It is well known that models of ZF (without choice) exist where even vector spaces give such examples: real numbers as vector space over the rational numbers (in models of ZF where all additive endomorphisms of the reals are linear); or: amorphous sets with a vector space structure over a finite field. These examples even have a property stronger than (2):

(2') there is no nonzero linear functional on $M$ (hence no nonzero finitely generated [projective] submodule is a direct summand)

Now it comes the tricky part. Suppose that, instead of needing models that negate AC, I were interested in some easier models, such that a Boolean valued universe would be sufficient (without the need to consider a symmetric sub-model).

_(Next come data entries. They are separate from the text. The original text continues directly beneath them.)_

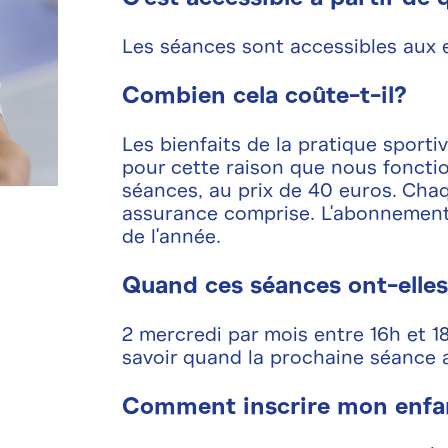
Les séances sont accessibles aux e
Combien cela coûte-t-il?
Les bienfaits de la pratique sportiv
pour cette raison que nous fonct
séances, au prix de 40 euros. Cha
assurance comprise. L'abonnement
de l'année.
Quand ces séances ont-elles
2 mercredi par mois entre 16h et 1
savoir quand la prochaine séance a
Comment inscrire mon enfa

Then vector spaces in the ZFC models obtained form a Boolean valued universe are easily re-interpretable as coming from modules over [strongly] regular rings (whose Boolean algebra of [central] idempotents is the complete Boolean algebra of truth values for the Boolean valued universe).

The questions, returning to models of ZF without choice:

Is there an analogous reinterpretation (existing in every model of ZFC) for the case I am interested in (vector spaces in models of ZF without choice)?

If such a reinterpretation is possible, what should I study to understand it? [Note that I am not even able to have a intuitive mental picture of the topos of $G$-sets for a group $G$]

If such a reinterpretation is possible, is the syntactical form of the properties (1), (2), (2') such that their validity in the ZF model automatically implies validity in the reinterpretation?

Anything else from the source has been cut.